What is being asked:
Copy the data below exactly, omitting any picture it contains.

Saved data entries
______________________________

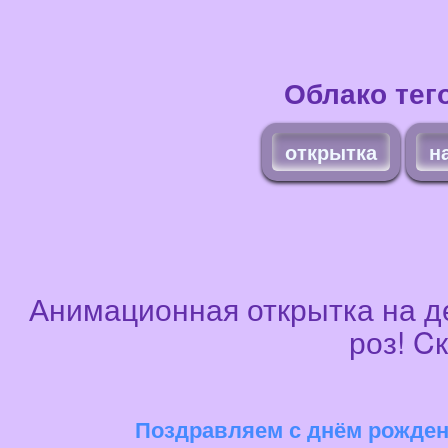
Облако тег
открытка
н
Анимационная открытка на де
роз! C
Поздравляем с днём рождени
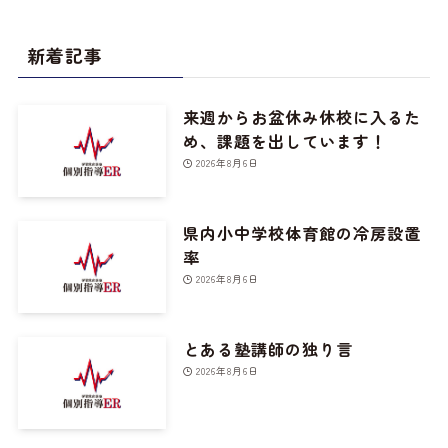
新着記事
来週からお盆休み休校に入るた
め、課題を出しています！
2026年8月6日
県内小中学校体育館の冷房設置
率
2026年8月6日
とある塾講師の独り言
2026年8月6日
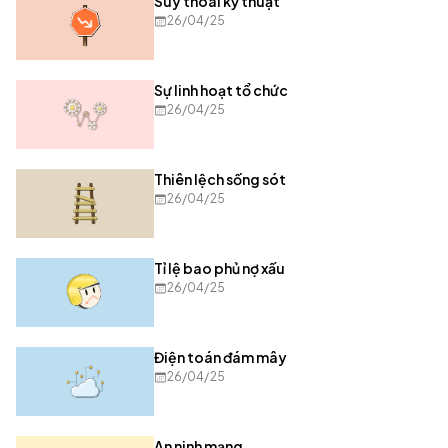
Suy thoái kỹ thuật
26/04/25
Sự linh hoạt tổ chức
26/04/25
Thiên lệch sống sót
26/04/25
Tỉ lệ bao phủ nợ xấu
26/04/25
Điện toán đám mây
26/04/25
An ninh mạng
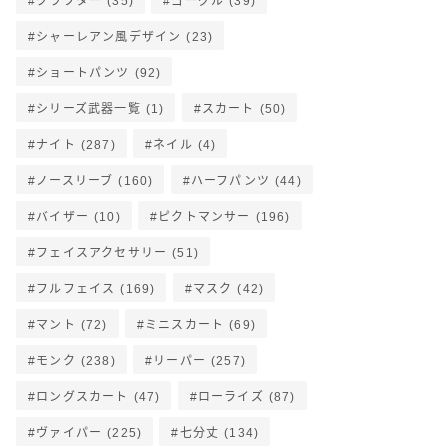
クラフター
(35)
ゴーグル
(39)
シャーレアン風デザイン
(23)
ショートパンツ
(92)
シリーズ武器一覧
(1)
スカート
(50)
ナイト
(287)
ネイル
(4)
ノースリーブ
(160)
ハーフパンツ
(44)
バイザー
(10)
ピクトマンサー
(196)
フェイスアクセサリー
(51)
フルフェイス
(169)
マスク
(42)
マント
(72)
ミニスカート
(69)
モンク
(238)
リーパー
(257)
ロングスカート
(47)
ローライズ
(87)
ヴァイパー
(225)
七分丈
(134)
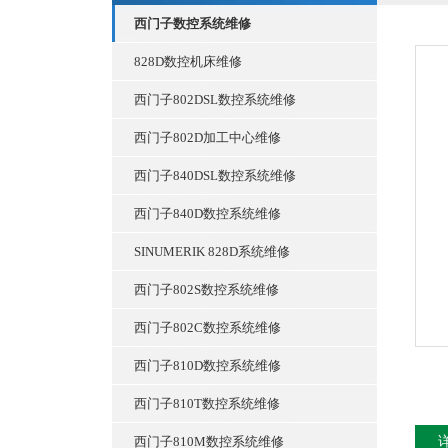
西门子数控系统维修
828D数控机床维修
西门子802DSL数控系统维修
西门子802D加工中心维修
西门子840DSL数控系统维修
西门子840D数控系统维修
SINUMERIK 828D系统维修
西门子802S数控系统维修
西门子802C数控系统维修
西门子810D数控系统维修
西门子810T数控系统维修
西门子810M数控系统维修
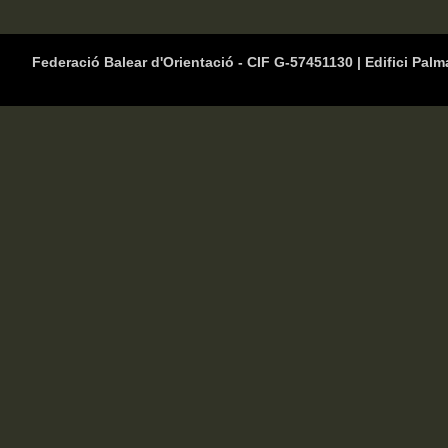
Federació Balear d'Orientació - CIF G-57451130 | Edifici Palm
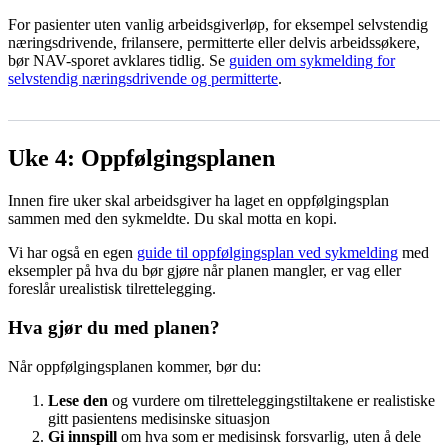
For pasienter uten vanlig arbeidsgiverløp, for eksempel selvstendig
næringsdrivende, frilansere, permitterte eller delvis arbeidssøkere,
bør NAV-sporet avklares tidlig. Se
guiden om sykmelding for
selvstendig næringsdrivende og permitterte
.
Uke 4: Oppfølgingsplanen
Innen fire uker skal arbeidsgiver ha laget en oppfølgingsplan
sammen med den sykmeldte. Du skal motta en kopi.
Vi har også en egen
guide til oppfølgingsplan ved sykmelding
med
eksempler på hva du bør gjøre når planen mangler, er vag eller
foreslår urealistisk tilrettelegging.
Hva gjør du med planen?
Når oppfølgingsplanen kommer, bør du:
Lese den
og vurdere om tilretteleggingstiltakene er realistiske
gitt pasientens medisinske situasjon
Gi innspill
om hva som er medisinsk forsvarlig, uten å dele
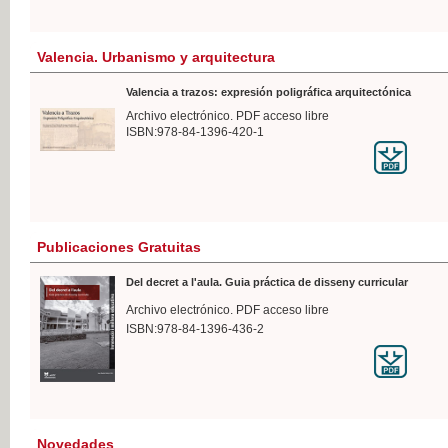
Valencia. Urbanismo y arquitectura
Valencia a trazos: expresión poligráfica arquitectónica
Archivo electrónico. PDF acceso libre
ISBN:978-84-1396-420-1
Publicaciones Gratuitas
Del decret a l'aula. Guia práctica de disseny curricular
Archivo electrónico. PDF acceso libre
ISBN:978-84-1396-436-2
Novedades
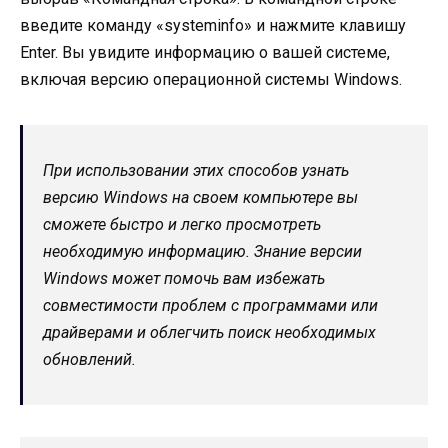
введите команду «systeminfo» и нажмите клавишу
Enter. Вы увидите информацию о вашей системе,
включая версию операционной системы Windows.
При использовании этих способов узнать
версию Windows на своем компьютере вы
сможете быстро и легко просмотреть
необходимую информацию. Знание версии
Windows может помочь вам избежать
совместимости проблем с программами или
драйверами и облегчить поиск необходимых
обновлений.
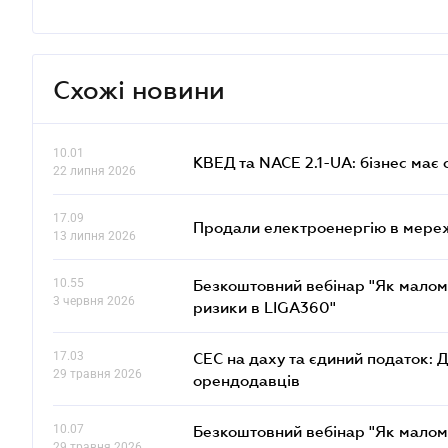
Схожі новини
10.01
КВЕД та NACE 2.1-UA: бізнес має 
22 липня 2026
17.09
Продали електроенергію в мере
13 липня 2026
10.55
Безкоштовний вебінар "Як малом
3 червня 2026
ризики в LIGA360"
17.03
СЕС на даху та єдиний податок: 
29 травня 2026
орендодавців
10.07
Безкоштовний вебінар "Як малом
29 травня 2026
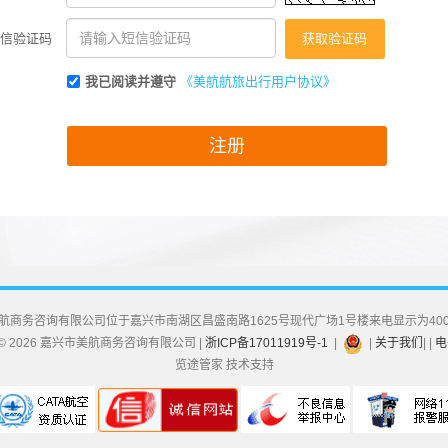
信验证码
我已阅读并遵守
《美航航旅出行用户协议》
航商务咨询有限公司位于嘉兴市南湖区昌盛南路1625号现代广场1号楼来电显示为40009
ht © 2026 嘉兴市美航商务咨询有限公司 |
浙ICP备17011919号-1
|
|
关于我们
| |
电
览途管家 技术支持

______________________________

Completed exercise:
Облако тег
открытка
н
Анимационная открытка на де
роз! C
Поздравляем с днём рождени
新着記事
来週からお盆休み休校に入るた
め、課題を出しています！
2026年8月6日
県内小中学校体育館の冷房設置
率
2026年8月6日
とある塾講師の独り言
2026年8月6日
Suy thoái kỹ thuật
26/04/25
Sự linh hoạt tổ chức
26/04/25
Thiên lệch sống sót
26/04/25
Tỉ lệ bao phủ nợ xấu
26/04/25
Điện toán đám mây
26/04/25
An ninh mạng
クラフター
(35)
ゴーグル
(39)
シャーレアン風デザイン
(23)
ショートパンツ
(92)
シリーズ武器一覧
(1)
スカート
(50)
ナイト
(287)
ネイル
(4)
ノースリーブ
(160)
ハーフパンツ
(44)
バイザー
(10)
ピクトマンサー
(196)
フェイスアクセサリー
(51)
フルフェイス
(169)
マスク
(42)
マント
(72)
ミニスカート
(69)
モンク
(238)
リーパー
(257)
ロングスカート
(47)
ローライズ
(87)
ヴァイパー
(225)
七分丈
(134)
西门子数控系统维修
828D数控机床维修
西门子802DSL数控系统维修
西门子802D加工中心维修
西门子840DSL数控系统维修
西门子840D数控系统维修
SINUMERIK 828D系统维修
西门子802S数控系统维修
西门子802C数控系统维修
西门子810D数控系统维修
西门子810T数控系统维修
西门子810M数控系统维修
Federació Balear d'Orientació - CIF G-57451130 | Edifici Palm
For pasienter uten vanlig arbeidsgiverløp, for eksempel selvstendig
næringsdrivende, frilansere, permitterte eller delvis arbeidssøkere,
bør NAV-sporet avklares tidlig. Se
guiden om sykmelding for
selvstendig næringsdrivende og permitterte
.
Uke 4: Oppfølgingsplanen
Innen fire uker skal arbeidsgiver ha laget en oppfølgingsplan
sammen med den sykmeldte. Du skal motta en kopi.
Vi har også en egen
guide til oppfølgingsplan ved sykmelding
med
eksempler på hva du bør gjøre når planen mangler, er vag eller
foreslår urealistisk tilrettelegging.
Hva gjør du med planen?
Når oppfølgingsplanen kommer, bør du:
Lese den
og vurdere om tilretteleggingstiltakene er realistiske
gitt pasientens medisinske situasjon
Gi innspill
om hva som er medisinsk forsvarlig, uten å dele
Valencia. Urbanismo y arquitectura
Valencia a trazos: expresión poligráfica arquitectónica
Archivo electrónico. PDF acceso libre
ISBN:978-84-1396-420-1
Publicaciones Gratuitas
Del decret a l'aula. Guia práctica de disseny curricular
Archivo electrónico. PDF acceso libre
ISBN:978-84-1396-436-2
Novedades
введите команду «systeminfo» и нажмите клавишу
Enter. Вы увидите информацию о вашей системе,
включая версию операционной системы Windows.
При использовании этих способов узнать
версию Windows на своем компьютере вы
сможете быстро и легко просмотреть
необходимую информацию. Знание версии
Windows может помочь вам избежать
совместимости проблем с программами или
драйверами и облегчить поиск необходимых
обновлений.
Схожі новини
10.01
КВЕД та NACE 2.1-UA: бізнес має 
22 липня 2026
17.09
Продали електроенергію в мере
13 липня 2026
10.55
Безкоштовний вебінар "Як малом
3 червня 2026
ризики в LIGA360"
17.03
СЕС на даху та єдиний податок: 
29 травня 2026
орендодавців
10.07
Безкоштовний вебінар "Як малом
29 травня 2026
信验证码
我已阅读并遵守
《美航航旅出行用户协议》
航商务咨询有限公司位于嘉兴市南湖区昌盛南路1625号现代广场1号楼来电显示为40009
ht © 2026 嘉兴市美航商务咨询有限公司 |
浙ICP备17011919号-1
|
|
关于我们
| |
电
览途管家 技术支持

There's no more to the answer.